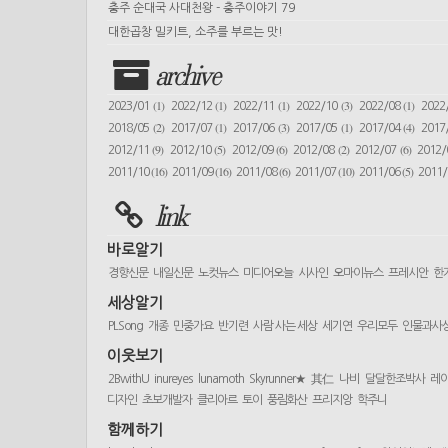
충주 순대국 사대천왕 - 충주이야기 79
대한곱창 밀키트, 소주를 부르는 맛!
archive
(1)
(1)
(1)
(3)
(1)
2023/01
2022/12
2022/11
2022/10
2022/08
2022
(2)
(1)
(3)
(1)
(4)
2018/05
2017/07
2017/06
2017/05
2017/04
2017
(9)
(5)
(6)
(2)
(6)
2012/11
2012/10
2012/09
2012/08
2012/07
2012
(16)
(16)
(6)
(10)
(5)
2011/10
2011/09
2011/08
2011/07
2011/06
2011
link
바로알기
경향신문
내일신문
노컷뉴스
미디어오늘
시사인
오마이뉴스
프레시안
한
세상알기
PLSong
개종
민중가요
반기련
사람 사는 세상
세기연
우리모두
인물과사
이웃보기
2BwithU
inureyes
lunamoth
Skyrunner★
其仁
나비
달달한조박사
레
디자인
초보개발자
클리아르
토이
풍림화산
프리지앙
학주니
함께하기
........
» Work to be completed: Every line above should be copied exactly, apart from any pictures.

» Answer space:
충주 순대국 사대천왕 - 충주이야기 79
대한곱창 밀키트, 소주를 부르는 맛!
archive
(1)
(1)
(1)
(3)
(1)
2023/01
2022/12
2022/11
2022/10
2022/08
2022
(2)
(1)
(3)
(1)
(4)
2018/05
2017/07
2017/06
2017/05
2017/04
2017
(9)
(5)
(6)
(2)
(6)
2012/11
2012/10
2012/09
2012/08
2012/07
2012
(16)
(16)
(6)
(10)
(5)
2011/10
2011/09
2011/08
2011/07
2011/06
2011
link
바로알기
경향신문
내일신문
노컷뉴스
미디어오늘
시사인
오마이뉴스
프레시안
한
세상알기
PLSong
개종
민중가요
반기련
사람 사는 세상
세기연
우리모두
인물과사
이웃보기
2BwithU
inureyes
lunamoth
Skyrunner★
其仁
나비
달달한조박사
레
디자인
초보개발자
클리아르
토이
풍림화산
프리지앙
학주니
함께하기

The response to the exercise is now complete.